**Task to complete:** In the listing below, locate the line with "kroki w świecie melodii" and the line with "s à l’apprentissage, à", then output both and everything between them exactly, minus any pictures.
____________
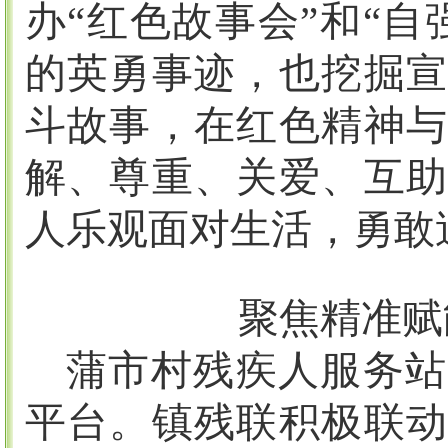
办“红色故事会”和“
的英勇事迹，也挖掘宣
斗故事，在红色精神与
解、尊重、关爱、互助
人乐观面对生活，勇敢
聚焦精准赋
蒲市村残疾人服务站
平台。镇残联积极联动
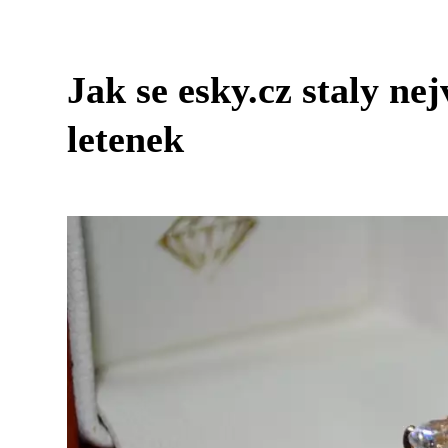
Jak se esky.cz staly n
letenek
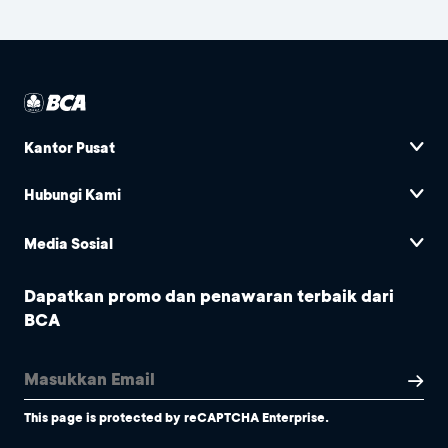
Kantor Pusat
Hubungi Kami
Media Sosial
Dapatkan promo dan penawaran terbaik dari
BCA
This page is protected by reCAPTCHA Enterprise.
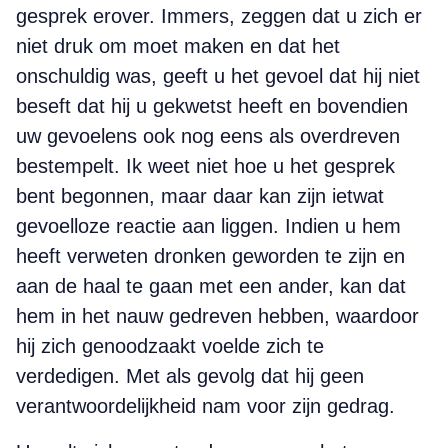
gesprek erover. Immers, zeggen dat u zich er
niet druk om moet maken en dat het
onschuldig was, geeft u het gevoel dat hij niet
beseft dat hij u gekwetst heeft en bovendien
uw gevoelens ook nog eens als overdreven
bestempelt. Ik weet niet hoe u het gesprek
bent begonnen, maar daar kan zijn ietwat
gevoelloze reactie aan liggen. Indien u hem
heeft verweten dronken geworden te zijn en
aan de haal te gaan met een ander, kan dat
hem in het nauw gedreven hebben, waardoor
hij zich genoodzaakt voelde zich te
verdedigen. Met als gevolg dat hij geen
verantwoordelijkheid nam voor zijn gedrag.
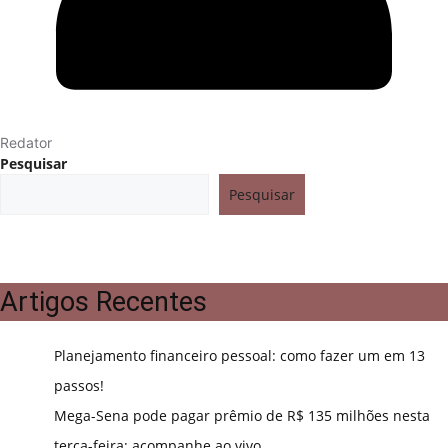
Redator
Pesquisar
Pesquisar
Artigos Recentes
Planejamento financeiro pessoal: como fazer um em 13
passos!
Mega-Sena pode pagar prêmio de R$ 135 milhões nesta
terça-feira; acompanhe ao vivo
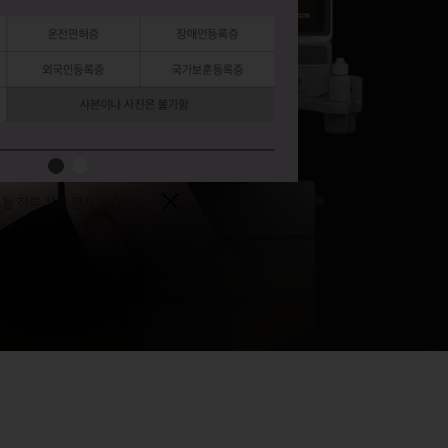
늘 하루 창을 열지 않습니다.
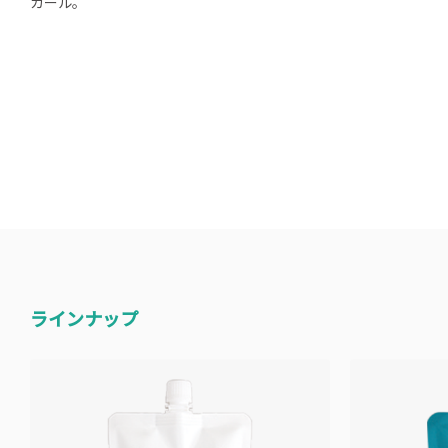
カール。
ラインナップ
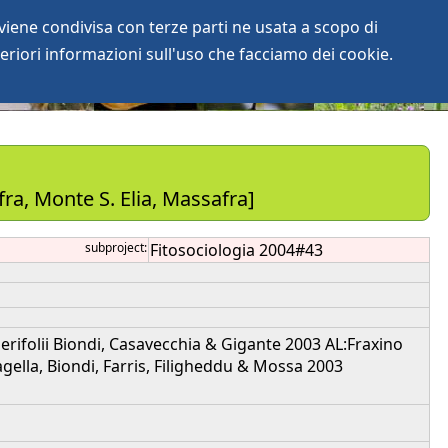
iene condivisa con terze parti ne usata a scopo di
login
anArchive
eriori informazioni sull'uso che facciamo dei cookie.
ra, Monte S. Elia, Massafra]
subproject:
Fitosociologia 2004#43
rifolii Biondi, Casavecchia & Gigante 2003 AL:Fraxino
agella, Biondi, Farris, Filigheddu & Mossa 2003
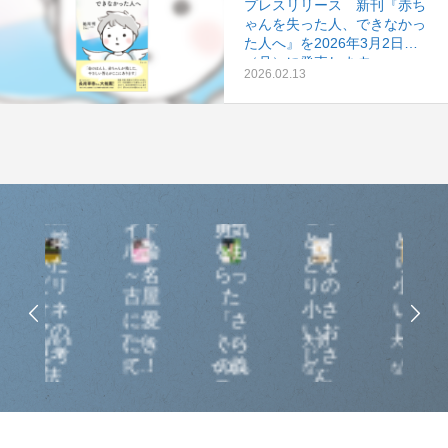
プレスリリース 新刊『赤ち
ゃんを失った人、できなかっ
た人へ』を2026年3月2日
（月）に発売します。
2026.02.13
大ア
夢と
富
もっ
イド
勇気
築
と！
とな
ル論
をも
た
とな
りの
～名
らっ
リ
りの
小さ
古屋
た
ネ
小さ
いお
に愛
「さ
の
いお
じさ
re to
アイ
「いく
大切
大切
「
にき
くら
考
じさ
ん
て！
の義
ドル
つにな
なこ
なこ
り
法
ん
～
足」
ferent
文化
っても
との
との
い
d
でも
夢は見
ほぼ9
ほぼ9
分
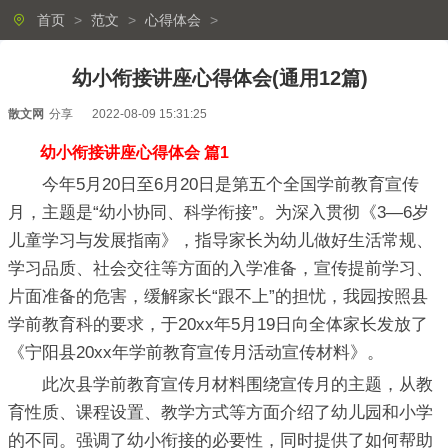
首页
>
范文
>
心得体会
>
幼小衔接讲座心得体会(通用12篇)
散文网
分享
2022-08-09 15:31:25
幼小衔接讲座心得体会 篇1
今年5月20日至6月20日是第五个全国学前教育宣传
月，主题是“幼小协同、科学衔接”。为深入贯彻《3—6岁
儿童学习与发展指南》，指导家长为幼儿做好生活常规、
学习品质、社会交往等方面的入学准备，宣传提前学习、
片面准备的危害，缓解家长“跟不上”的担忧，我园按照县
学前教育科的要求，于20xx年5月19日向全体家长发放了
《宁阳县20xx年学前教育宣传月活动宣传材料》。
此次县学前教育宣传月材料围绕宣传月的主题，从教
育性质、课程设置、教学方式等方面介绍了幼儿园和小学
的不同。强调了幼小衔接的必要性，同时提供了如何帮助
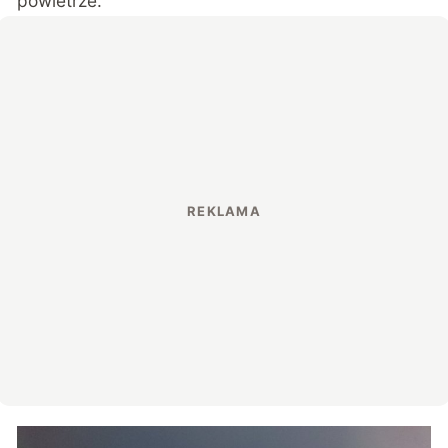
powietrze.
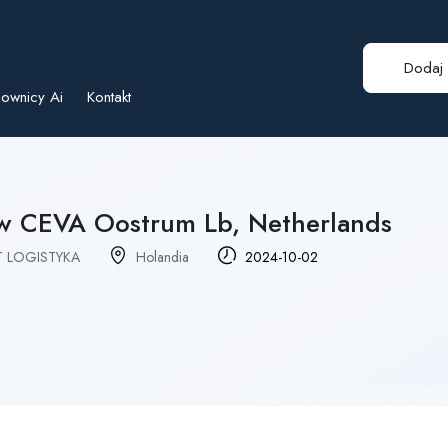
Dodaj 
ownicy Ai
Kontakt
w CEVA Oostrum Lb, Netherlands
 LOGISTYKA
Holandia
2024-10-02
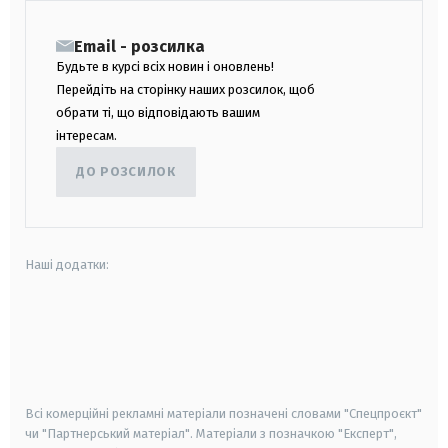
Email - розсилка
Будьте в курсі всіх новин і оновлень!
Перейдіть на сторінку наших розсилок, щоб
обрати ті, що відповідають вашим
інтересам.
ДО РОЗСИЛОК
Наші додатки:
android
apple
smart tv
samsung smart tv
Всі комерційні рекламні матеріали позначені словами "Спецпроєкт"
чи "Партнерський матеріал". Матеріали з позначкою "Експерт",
____________
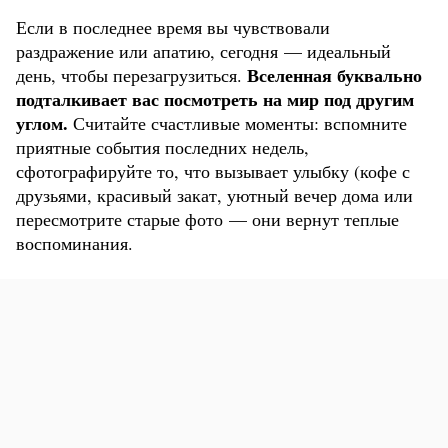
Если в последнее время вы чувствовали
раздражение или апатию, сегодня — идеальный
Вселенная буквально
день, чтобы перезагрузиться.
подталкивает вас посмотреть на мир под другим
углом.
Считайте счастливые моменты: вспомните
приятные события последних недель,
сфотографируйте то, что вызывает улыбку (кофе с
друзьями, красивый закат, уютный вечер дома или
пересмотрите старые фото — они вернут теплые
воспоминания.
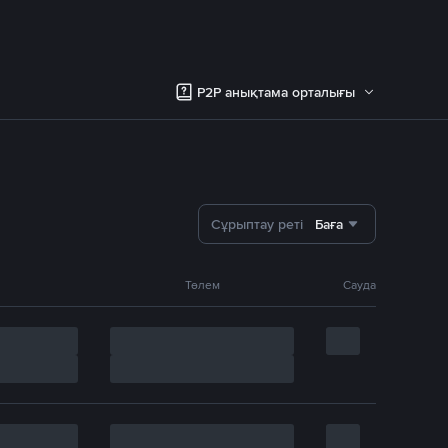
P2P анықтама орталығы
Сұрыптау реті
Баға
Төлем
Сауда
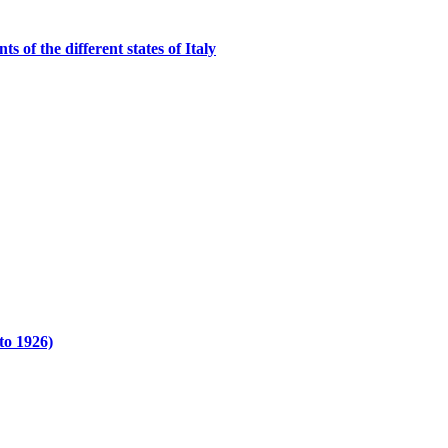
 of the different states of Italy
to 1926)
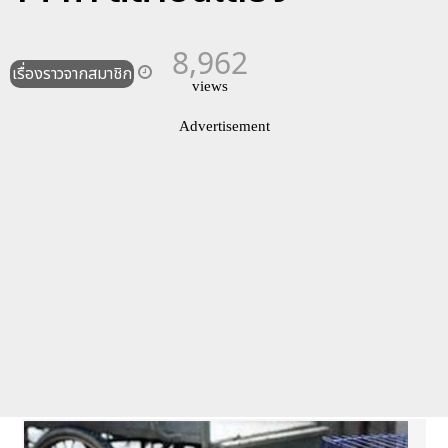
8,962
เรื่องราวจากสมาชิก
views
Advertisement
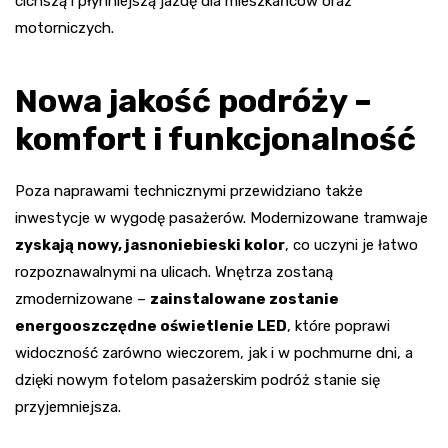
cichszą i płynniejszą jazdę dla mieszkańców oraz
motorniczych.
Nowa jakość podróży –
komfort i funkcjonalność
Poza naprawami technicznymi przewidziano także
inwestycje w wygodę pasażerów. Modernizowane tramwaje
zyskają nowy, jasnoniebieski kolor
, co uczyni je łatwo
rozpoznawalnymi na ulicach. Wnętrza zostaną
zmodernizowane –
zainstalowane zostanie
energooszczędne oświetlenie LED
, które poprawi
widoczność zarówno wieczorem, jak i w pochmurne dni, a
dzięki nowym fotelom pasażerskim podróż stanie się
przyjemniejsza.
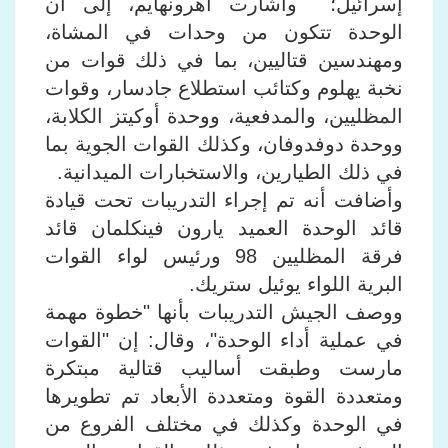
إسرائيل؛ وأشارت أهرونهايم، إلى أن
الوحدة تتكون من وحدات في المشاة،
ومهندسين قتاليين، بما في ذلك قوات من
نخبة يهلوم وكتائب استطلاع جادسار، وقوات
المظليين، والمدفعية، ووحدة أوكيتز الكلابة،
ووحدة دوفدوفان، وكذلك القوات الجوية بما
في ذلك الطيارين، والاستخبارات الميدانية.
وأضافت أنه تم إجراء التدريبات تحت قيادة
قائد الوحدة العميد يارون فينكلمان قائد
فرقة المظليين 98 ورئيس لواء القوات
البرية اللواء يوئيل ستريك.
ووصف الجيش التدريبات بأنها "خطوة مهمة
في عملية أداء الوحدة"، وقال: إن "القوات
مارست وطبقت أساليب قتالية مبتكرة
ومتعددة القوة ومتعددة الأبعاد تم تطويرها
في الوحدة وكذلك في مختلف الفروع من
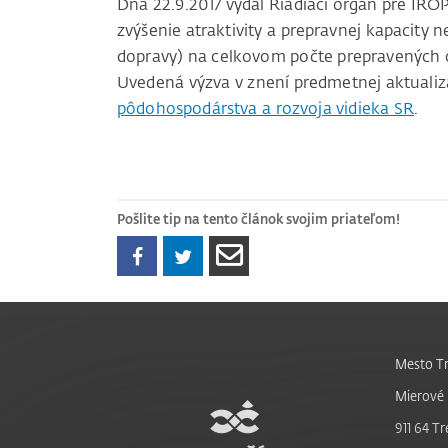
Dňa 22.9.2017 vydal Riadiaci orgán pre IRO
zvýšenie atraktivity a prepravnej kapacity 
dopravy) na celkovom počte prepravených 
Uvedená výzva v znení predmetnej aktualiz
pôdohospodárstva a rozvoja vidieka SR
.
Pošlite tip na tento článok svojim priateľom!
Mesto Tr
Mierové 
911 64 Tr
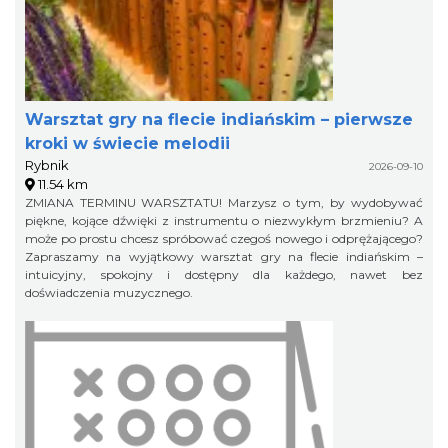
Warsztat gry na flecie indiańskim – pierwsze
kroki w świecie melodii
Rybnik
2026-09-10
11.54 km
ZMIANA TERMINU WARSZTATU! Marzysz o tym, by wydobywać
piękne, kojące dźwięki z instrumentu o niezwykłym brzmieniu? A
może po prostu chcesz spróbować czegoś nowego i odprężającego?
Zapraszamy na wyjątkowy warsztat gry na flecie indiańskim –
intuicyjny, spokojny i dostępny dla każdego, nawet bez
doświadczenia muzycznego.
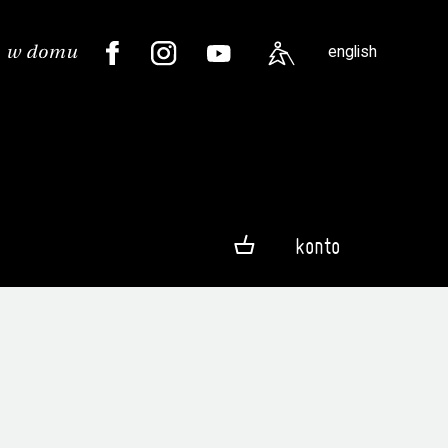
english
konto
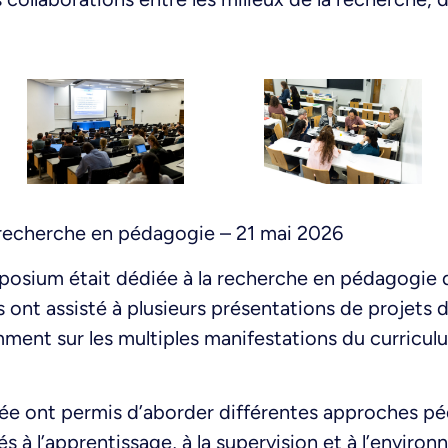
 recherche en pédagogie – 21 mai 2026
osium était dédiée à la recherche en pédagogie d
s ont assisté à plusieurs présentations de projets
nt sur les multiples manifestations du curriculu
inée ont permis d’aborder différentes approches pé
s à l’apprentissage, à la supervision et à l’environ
____________
**Task result:**
kroki w świecie melodii
Rybnik
2026-09-10
11.54 km
ZMIANA TERMINU WARSZTATU! Marzysz o tym, by wydobywać
piękne, kojące dźwięki z instrumentu o niezwykłym brzmieniu? A
może po prostu chcesz spróbować czegoś nowego i odprężającego?
Zapraszamy na wyjątkowy warsztat gry na flecie indiańskim –
intuicyjny, spokojny i dostępny dla każdego, nawet bez
doświadczenia muzycznego.
english
konto
 recherche en pédagogie – 21 mai 2026
osium était dédiée à la recherche en pédagogie d
s ont assisté à plusieurs présentations de projets
nt sur les multiples manifestations du curriculu
inée ont permis d’aborder différentes approches pé
s à l’apprentissage, à la supervision et à l’environ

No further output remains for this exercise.